# Elite Ambulance ***Shutdown*** RIP!



## JBLS14

Another IFT Los angeles company on the list for medical fraud Elite ambulance has officially shut it doors today.
wow about 40-50 Riggs out of service. I wonder who next ANY suggestions????


----------



## ffemt8978

JBLS14 said:


> Another IFT Los angeles company on the list for medical fraud Elite ambulance has officially shut it doors today.
> wow about 40-50 Riggs out of service. I wonder who next ANY suggestions????


Do you have a source link for this?


----------



## JBLS14

I dont i was just inform just hours ago i stopped at there station in venice and all there riggs and equipment are being collected. employees are dropping off there uniform and receiving there final checks


----------



## fatkid

My thoughts and prayers are with the EMT's who just lost their jobs.


----------



## toyskater86

sad.....


----------



## gonefishing

LOL like nobody saw that coming.


----------



## JBLS14

gonefishing said:


> LOL like nobody saw that coming.


Lol why is this funny?, there lots of Emt's that really do care about there job, it's not there fault that these  companies don't know how to run there  Business.


----------



## gonefishing

JBLS14 said:


> Lol why is this funny?, there lots of Emt's that really do care about there job, it's not there fault that these  companies don't know how to run there  Business.


This has been coming for a while.  The owner was kicked out of a county meeting for falsely representing as having ALS services.  Now they need to go after Ambulife aka Medlife, All Town and anybody else with a funky name.


----------



## JBLS14

gonefishing said:


> This has been coming for a while.  The owner was kicked out of a county meeting for falsely representing as having ALS services.  Now they need to go after Ambulife aka Medlife, All Town and anybody else with a funky name.


I agree I would like to see all these shady *** EMS companies GONE! I know your from l.a what company you think is a legit company as far as IFT?


----------



## gonefishing

JBLS14 said:


> I agree I would like to see all these shady *** EMS companies GONE! I know your from l.a what company you think is a legit company as far as IFT?


Well most 911 providers run ift.  Thats bread and butter.
Amr, Bowers, Care, Cole Schaefer, Mc Cormick.  Not because they are 911 BUT these are the originals that stood the sands of time.
Amr= nough said, Bowers= oldest and first in Los Angeles, Care even thiugh now falk theyve been around since 69.  Cole Schaefer another grand father, Mc cormick again another grand father, and nothing to do with the Armenian/Russian mafia or dirty shinnanigans.


----------



## JBLS14

gonefishing said:


> Well most 911 providers run ift.  Thats bread and butter.
> Amr, Bowers, Care, Cole Schaefer, Mc Cormick.  Not because they are 911 BUT these are the originals that stood the sands of time.
> Amr= nough said, Bowers= oldest and first in Los Angeles, Care even thiugh now falk theyve been around since 69.  Cole Schaefer another grand father, Mc cormick again another grand father, and nothing to do with the Armenian/Russian mafia or dirty shinnanigans.


i just don't understand why these Russian/Armenian go the EMS route rip off pt for there Medicare/ medical , so sad makes me piss!


----------



## gonefishing

JBLS14 said:


> i just don't understand why these Russian/Armenian go the EMS route rip off pt for there Medicare/ medical , so sad makes me piss!
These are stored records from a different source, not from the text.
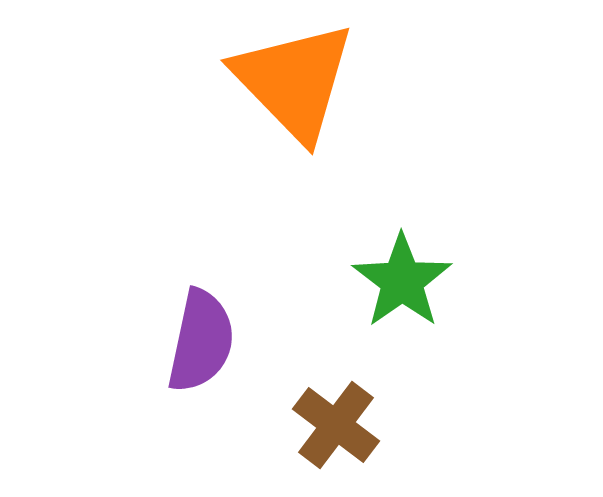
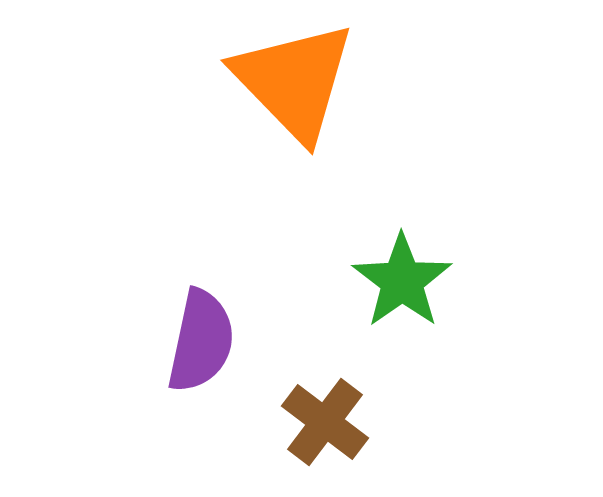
brown cross: moved 11 px left, 3 px up
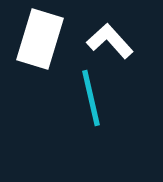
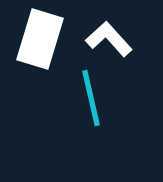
white L-shape: moved 1 px left, 2 px up
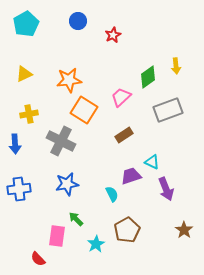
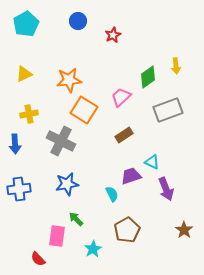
cyan star: moved 3 px left, 5 px down
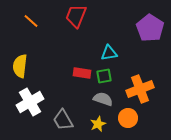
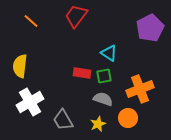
red trapezoid: rotated 15 degrees clockwise
purple pentagon: rotated 12 degrees clockwise
cyan triangle: rotated 42 degrees clockwise
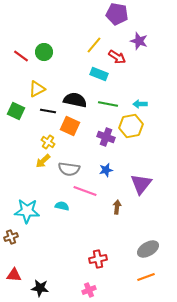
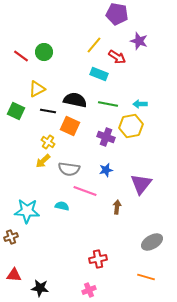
gray ellipse: moved 4 px right, 7 px up
orange line: rotated 36 degrees clockwise
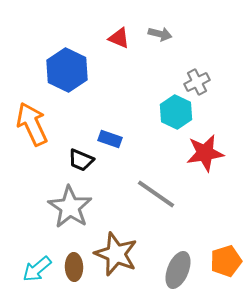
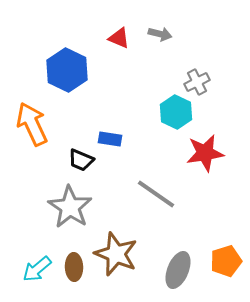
blue rectangle: rotated 10 degrees counterclockwise
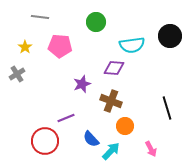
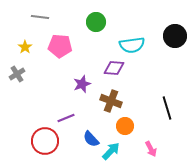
black circle: moved 5 px right
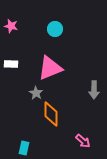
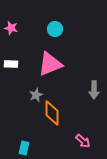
pink star: moved 2 px down
pink triangle: moved 4 px up
gray star: moved 2 px down; rotated 16 degrees clockwise
orange diamond: moved 1 px right, 1 px up
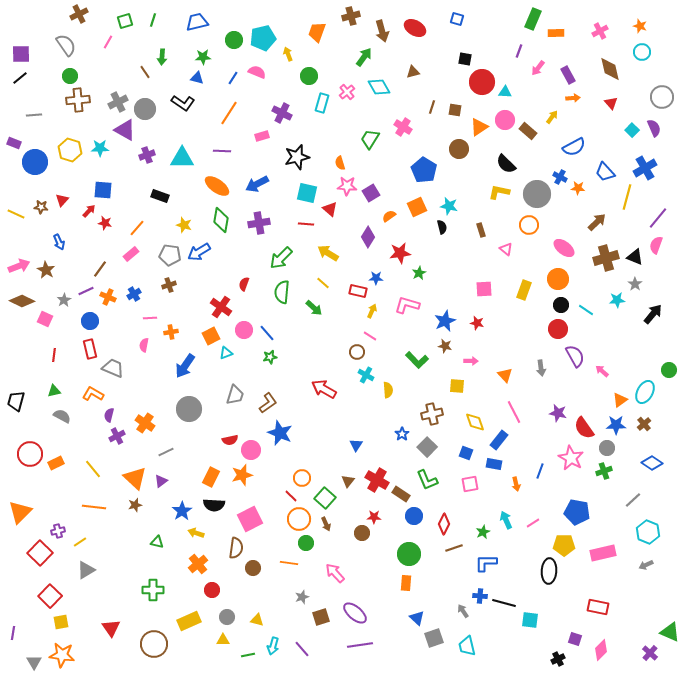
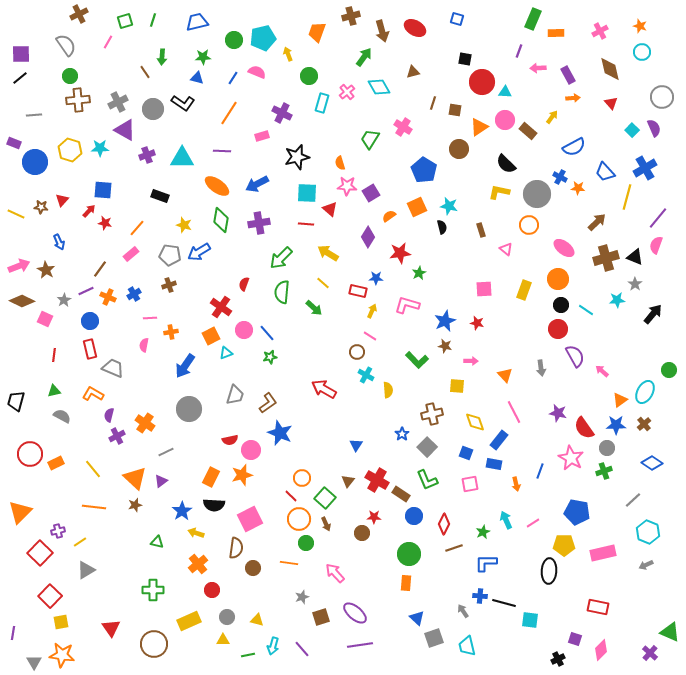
pink arrow at (538, 68): rotated 49 degrees clockwise
brown line at (432, 107): moved 1 px right, 4 px up
gray circle at (145, 109): moved 8 px right
cyan square at (307, 193): rotated 10 degrees counterclockwise
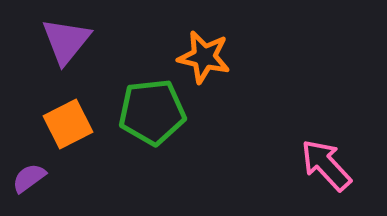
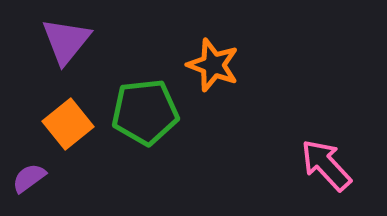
orange star: moved 9 px right, 8 px down; rotated 8 degrees clockwise
green pentagon: moved 7 px left
orange square: rotated 12 degrees counterclockwise
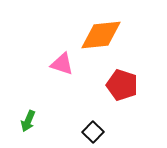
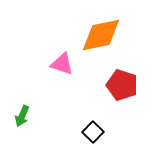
orange diamond: rotated 6 degrees counterclockwise
green arrow: moved 6 px left, 5 px up
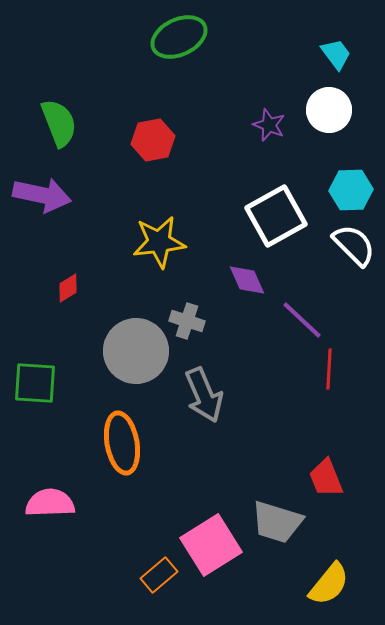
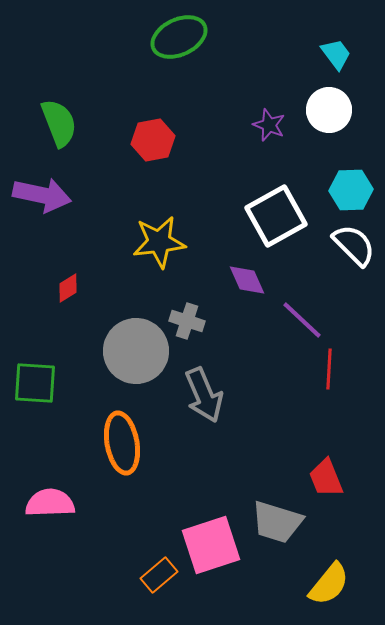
pink square: rotated 14 degrees clockwise
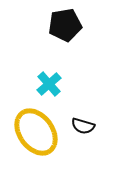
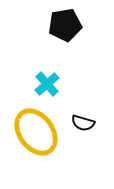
cyan cross: moved 2 px left
black semicircle: moved 3 px up
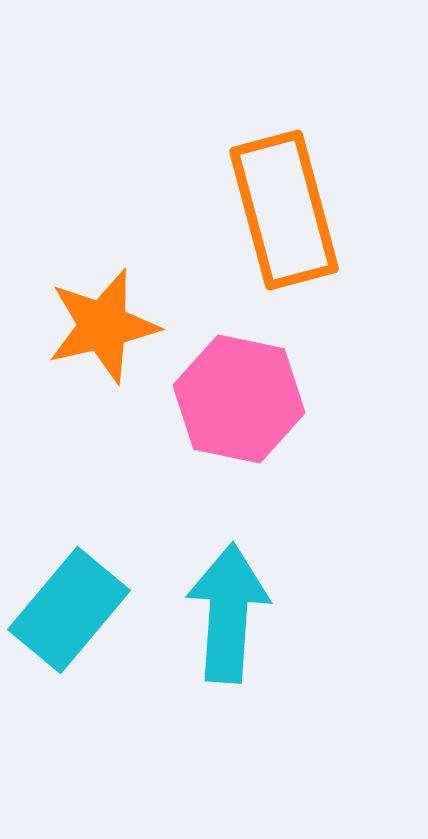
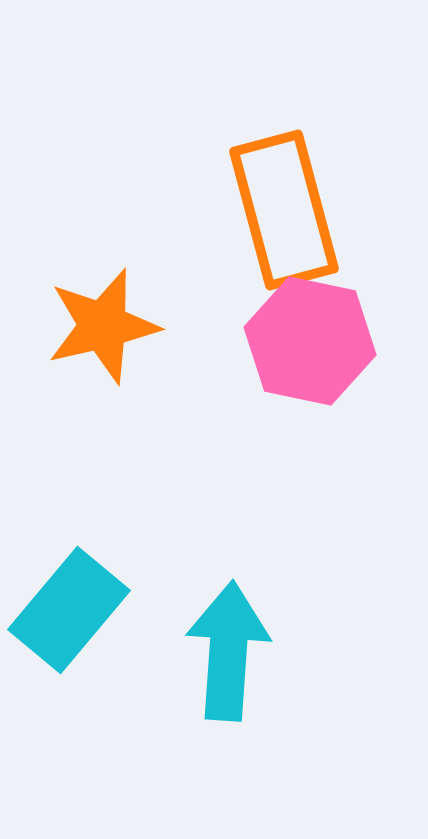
pink hexagon: moved 71 px right, 58 px up
cyan arrow: moved 38 px down
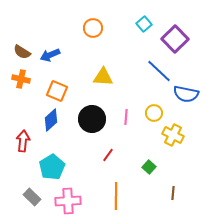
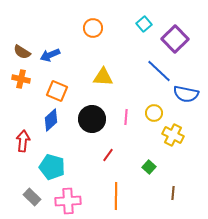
cyan pentagon: rotated 25 degrees counterclockwise
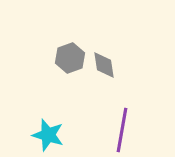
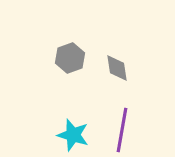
gray diamond: moved 13 px right, 3 px down
cyan star: moved 25 px right
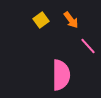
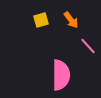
yellow square: rotated 21 degrees clockwise
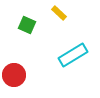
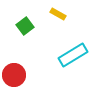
yellow rectangle: moved 1 px left, 1 px down; rotated 14 degrees counterclockwise
green square: moved 2 px left, 1 px down; rotated 30 degrees clockwise
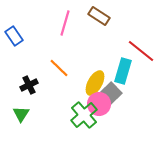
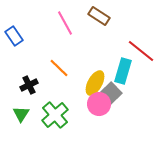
pink line: rotated 45 degrees counterclockwise
green cross: moved 29 px left
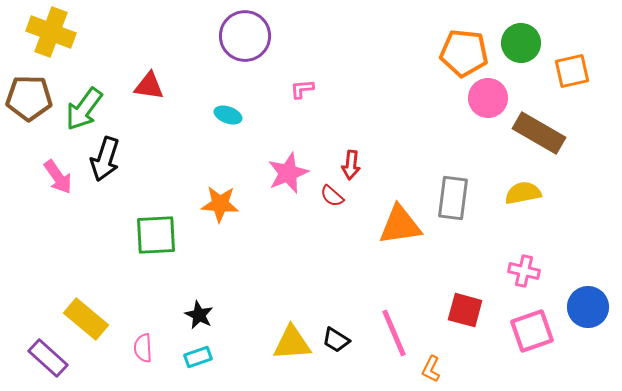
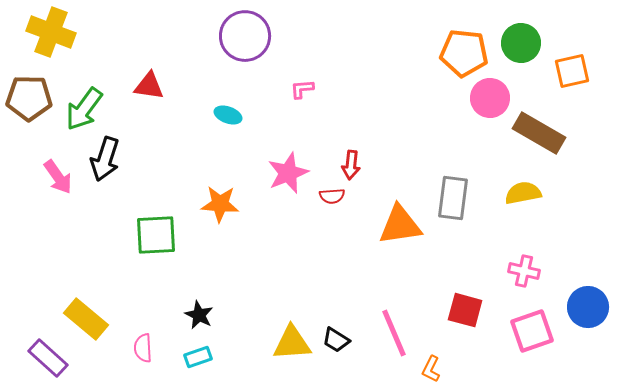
pink circle: moved 2 px right
red semicircle: rotated 45 degrees counterclockwise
Because it's easy money.  They open up in OC to establish themselves and than waltz on in file with the LADOT which should have NOTHING to do with ambulances and keep going until they have to file with the county office for a sticker and pass.  What they do is use one family members credit run it into the ground make crazy profits have that family member file for bankruptcy and the cycle repeats.  Like one of the owners of medlife, when in trouble he runs back to Armenia comes back gets a weird job title and plays puppet master just like lifeline or Paul Scarborough of now PRN.


----------



## ViolynEMT

gonefishing said:


> Well most 911 providers run ift.  Thats bread and butter.
> Amr, Bowers, Care, Cole Schaefer, Mc Cormick.  Not because they are 911 BUT these are the originals that stood the sands of time.
> Amr= nough said, Bowers= oldest and first in Los Angeles, Care even thiugh now falk theyve been around since 69.  Cole Schaefer another grand father, Mc cormick again another grand father, and nothing to do with the Armenian/Russian mafia or dirty shinnanigans.



I sure wish Phoenix had a selection. We have two options here and that is only very recent since AMR came into town.


----------



## looker

Are you sure they are totally shutdown?  They are still answering their phone


----------



## looker

gonefishing said:


> Because it's easy money.  They open up in OC to establish themselves and than waltz on in file with the LADOT which should have NOTHING to do with ambulances and keep going until they have to file with the county office for a sticker and pass.  What they do is use one family members credit run it into the ground make crazy profits have that family member file for bankruptcy and the cycle repeats.  Like one of the owners of medlife, when in trouble he runs back to Armenia comes back gets a weird job title and plays puppet master just like lifeline or Paul Scarborough of now PRN.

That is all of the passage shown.